György Lukács’ın “Tarihsel Roman” adlı kitabı, İsmail Doğan çevirisiyle Telemak Kitap tarafından yayımlandı.
Tanıtım bülteninden
Lukács 1937-38 arası tefrika ettiği Tarihsel Roman’da Walter Scott’ın açtığı çığırda yeni bir edebiyat türünün doğuşuna ve bunun Napolyon sonrası Avrupa’nın devrimci dinamikleriyle etkileşimine ışık tutuyor. Edebiyat tarihi metodolojisi ve Marksist eleştirinin en önemli klasiklerinden olan bu eserde burjuva düzeninin tesisi ve buna paralel olarak gerçekleşen arkaik toplumsal formların tasfiyesi çağında tarihsel bilincin yaşadığı dönüşümler merkezdedir. Manzoni, Tolstoy, Balzac, Stendhal ve birçok klasik yazarın katıldığı “halk”ların bu yeni edebi canlandırımının anlamlarını ve siyasetini hususen Fransız-Alman edebiyatı ve tarihi üzerinden okur.
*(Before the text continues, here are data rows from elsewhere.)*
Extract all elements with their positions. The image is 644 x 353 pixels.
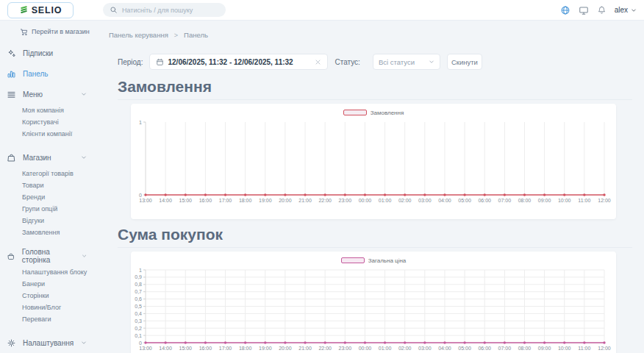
svg-text:18:00: 18:00 (239, 198, 252, 203)
sidebar-item-orders[interactable]: Замовлення (0, 227, 96, 238)
svg-text:19:00: 19:00 (259, 346, 272, 351)
sidebar-item-benefits[interactable]: Переваги (0, 313, 96, 325)
svg-text:14:00: 14:00 (159, 346, 172, 351)
status-select[interactable]: Всі статуси (373, 54, 440, 70)
main-area: Панель керування > Панель Період: 12/06/… (96, 21, 644, 353)
sidebar-item-label: Магазин (23, 154, 51, 162)
svg-text:23:00: 23:00 (339, 198, 352, 203)
selio-logo-icon (19, 5, 29, 15)
svg-text:0: 0 (139, 193, 142, 198)
logo-text: SELIO (32, 5, 62, 15)
sidebar-item-banners[interactable]: Банери (0, 278, 96, 290)
sidebar-item-block-settings[interactable]: Налаштування блоку (0, 266, 96, 278)
svg-text:11:00: 11:00 (578, 198, 590, 203)
svg-text:20:00: 20:00 (279, 346, 292, 351)
svg-text:10:00: 10:00 (558, 346, 571, 351)
orders-chart-card: Замовлення 1013:0014:0015:0016:0017:0018… (131, 104, 616, 219)
clear-period-icon[interactable] (315, 59, 321, 65)
chart-legend[interactable]: Загальна ціна (131, 256, 616, 265)
svg-text:10:00: 10:00 (558, 198, 571, 203)
sidebar-item-brands[interactable]: Бренди (0, 191, 96, 203)
purchases-line-chart: 10,90,80,70,60,50,40,30,20,1013:0014:001… (131, 265, 616, 353)
sidebar-item-label: Налаштування (23, 339, 74, 347)
chevron-down-icon (82, 253, 87, 259)
filter-bar: Період: 12/06/2025, 11:32 - 12/06/2025, … (118, 54, 632, 70)
sidebar-item-option-groups[interactable]: Групи опцій (0, 203, 96, 215)
sidebar-item-settings[interactable]: Налаштування (0, 332, 96, 353)
svg-text:21:00: 21:00 (298, 346, 312, 351)
status-value: Всі статуси (379, 58, 415, 66)
sidebar-item-panel[interactable]: Панель (0, 63, 96, 84)
svg-text:09:00: 09:00 (538, 346, 551, 351)
svg-text:06:00: 06:00 (478, 198, 491, 203)
svg-text:13:00: 13:00 (139, 198, 152, 203)
sidebar-item-subscriptions[interactable]: Підписки (0, 43, 96, 63)
go-to-store-label: Перейти в магазин (32, 28, 90, 35)
svg-text:07:00: 07:00 (498, 346, 512, 351)
svg-text:12:00: 12:00 (598, 346, 611, 351)
svg-text:19:00: 19:00 (259, 198, 272, 203)
monitor-icon[interactable] (579, 5, 589, 15)
sidebar: Перейти в магазин ПідпискиПанельМенюМоя … (0, 21, 96, 353)
sidebar-item-label: Підписки (23, 49, 53, 57)
sidebar-item-product-categories[interactable]: Категорії товарів (0, 168, 96, 179)
sidebar-item-reviews[interactable]: Відгуки (0, 215, 96, 227)
purchases-section-title: Сума покупок (118, 225, 632, 248)
svg-text:1: 1 (139, 268, 142, 273)
svg-text:06:00: 06:00 (478, 346, 491, 351)
chevron-down-icon (81, 340, 87, 346)
period-label: Період: (118, 58, 143, 66)
chevron-down-icon (81, 91, 87, 97)
period-range-input[interactable]: 12/06/2025, 11:32 - 12/06/2025, 11:32 (149, 54, 328, 70)
svg-text:01:00: 01:00 (379, 198, 392, 203)
sidebar-submenu-home-page: Налаштування блокуБанериСторінкиНовини/Б… (0, 266, 96, 325)
svg-text:23:00: 23:00 (339, 346, 352, 351)
svg-text:22:00: 22:00 (318, 198, 332, 203)
svg-text:02:00: 02:00 (398, 346, 412, 351)
cart-icon (20, 28, 28, 36)
bell-icon[interactable] (597, 5, 607, 15)
reset-button[interactable]: Скинути (447, 54, 482, 70)
sidebar-item-home-page[interactable]: Головна сторінка (0, 246, 96, 266)
sidebar-item-products[interactable]: Товари (0, 179, 96, 191)
svg-text:0,4: 0,4 (135, 311, 142, 316)
sidebar-item-menu[interactable]: Меню (0, 84, 96, 104)
svg-text:0: 0 (139, 340, 142, 346)
logo[interactable]: SELIO (7, 2, 74, 18)
chevron-down-icon (429, 59, 434, 65)
sidebar-item-shop[interactable]: Магазин (0, 147, 96, 168)
svg-text:11:00: 11:00 (578, 346, 590, 351)
search-input[interactable] (122, 7, 210, 14)
go-to-store-link[interactable]: Перейти в магазин (20, 25, 96, 38)
svg-text:03:00: 03:00 (418, 198, 432, 203)
svg-text:0,6: 0,6 (135, 296, 142, 302)
legend-label: Замовлення (371, 110, 404, 116)
orders-line-chart: 1013:0014:0015:0016:0017:0018:0019:0020:… (131, 117, 616, 207)
sidebar-nav: ПідпискиПанельМенюМоя компаніяКористувач… (0, 43, 96, 353)
sidebar-item-news-blog[interactable]: Новини/Блог (0, 302, 96, 313)
svg-text:15:00: 15:00 (179, 346, 192, 351)
sidebar-item-my-company[interactable]: Моя компанія (0, 104, 96, 116)
svg-text:16:00: 16:00 (199, 346, 212, 351)
sidebar-item-pages[interactable]: Сторінки (0, 290, 96, 302)
status-label: Статус: (335, 58, 360, 66)
svg-text:05:00: 05:00 (458, 346, 471, 351)
basket-icon (7, 252, 15, 261)
user-menu[interactable]: alex (615, 6, 637, 14)
svg-text:17:00: 17:00 (219, 346, 232, 351)
svg-text:0,5: 0,5 (135, 304, 142, 309)
sidebar-item-company-clients[interactable]: Клієнти компанії (0, 128, 96, 140)
sidebar-item-label: Головна сторінка (22, 248, 75, 264)
chart-legend[interactable]: Замовлення (131, 108, 616, 117)
svg-text:0,7: 0,7 (135, 289, 142, 294)
sidebar-item-users[interactable]: Користувачі (0, 116, 96, 128)
top-bar: SELIO alex (0, 0, 644, 21)
svg-text:1: 1 (139, 120, 142, 125)
sidebar-item-label: Панель (23, 70, 49, 78)
global-search[interactable] (103, 3, 226, 17)
breadcrumb-item-dashboard[interactable]: Панель керування (109, 31, 168, 39)
sidebar-submenu-shop: Категорії товарівТовариБрендиГрупи опцій… (0, 168, 96, 238)
globe-icon[interactable] (560, 5, 570, 15)
breadcrumb-separator: > (174, 32, 178, 39)
bag-icon (7, 153, 16, 163)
“Lukács’ın Tarihsel Roman’ı hayatımda yazarlığımda çok etkili olan seçkin kitaplardan biridir. Yazar olmaya, romancı olmaya karar verdiğim günlerde, 1975’te okudum bu kitabı. Romancı olmak istiyordum, ama nasıl bir romancı olmam gerektiğini anlamaya, çıkarmaya çalışıyordum ki bu kitap, ince kapaklı bir cep kitabı olarak elime geçti. Büyük eleştirmenin geniş, neredeyse sınırsız kültürü, belli başlı büyün klasik romanlara hâkim olması ve edebiyat ile tarihi aynı anda düşünüyor olması kitabın zenginliği ile birlikte çok etkiledi beni. Bugün ‘tarihi roman’ı bir biçim ve yöntem olarak seviyorsam, yaptığım işi edebi ve ‘tarihi’ anlamına inanıyorsam, bunda Lukács’ın büyük payı vardır. Lukács’ın başka pek çok kitabını, bu kitap gibi, satırların altını çizerek ve düşünerek okudum. Yazarın ansiklopedik bilgisinden ve felsefi bakış açısından da çok yararlandım. Bu büyük düşünür eleştirmenin Budapeşte’deki evini kırk iki yıl sonra ziyaret ettim ve ne çok şey borçlu olduğumu ifade ettim. Tarihsel Roman Türkçeye çevrildiği için seviniyorum.”
Orhan Pamuk
“Tarihsel Roman Marksist ve diyalektik edebi eleştirinin değişken programının ve vaatlerinin muhtemelen en anıtsal gerçekleşimidir… ve gün gibi ortadadır ki, Tarihsel Roman her Marksist eleştirinin başlıca vazifesini muzafferane bir şekilde yerine getirmektedir: Bu vazife, geniş anlamıyla konuşursak, estetik metnin ve onun tarihsel ya da sosyal ‘bağlam’ının artiküle edilmesi çabasıdır.”
Fredric Jameson
“Tarihsel romanın büyük görevi, tam da halkın iç hayatını, içerisinde vuku bulan önemli akımları canlı şekilde temsil eden halk karakterlerini sanatsal olarak icat etmektir. Tarihyazımının –ki genellikle egemen sınıfların bilimidir– halk hayatının bu unsurlarını çoğunlukla bilinçli olarak ihmal etmesi, görmezden gelmesi, sıklıkla suçlayıcı şekilde çarpıtması kendiliğinden anlaşılır bir durumdur. İnsanlığın ilerlemesinin savunulmasının kuvvetli bir silahı olan tarihsel roman, insanlık tarihinin bu sahici itici kuvvetlerini gerçek yerine yerleştirme, şimdiki çağ için canlandırma gibi büyük bir görev üstlenmiştir.”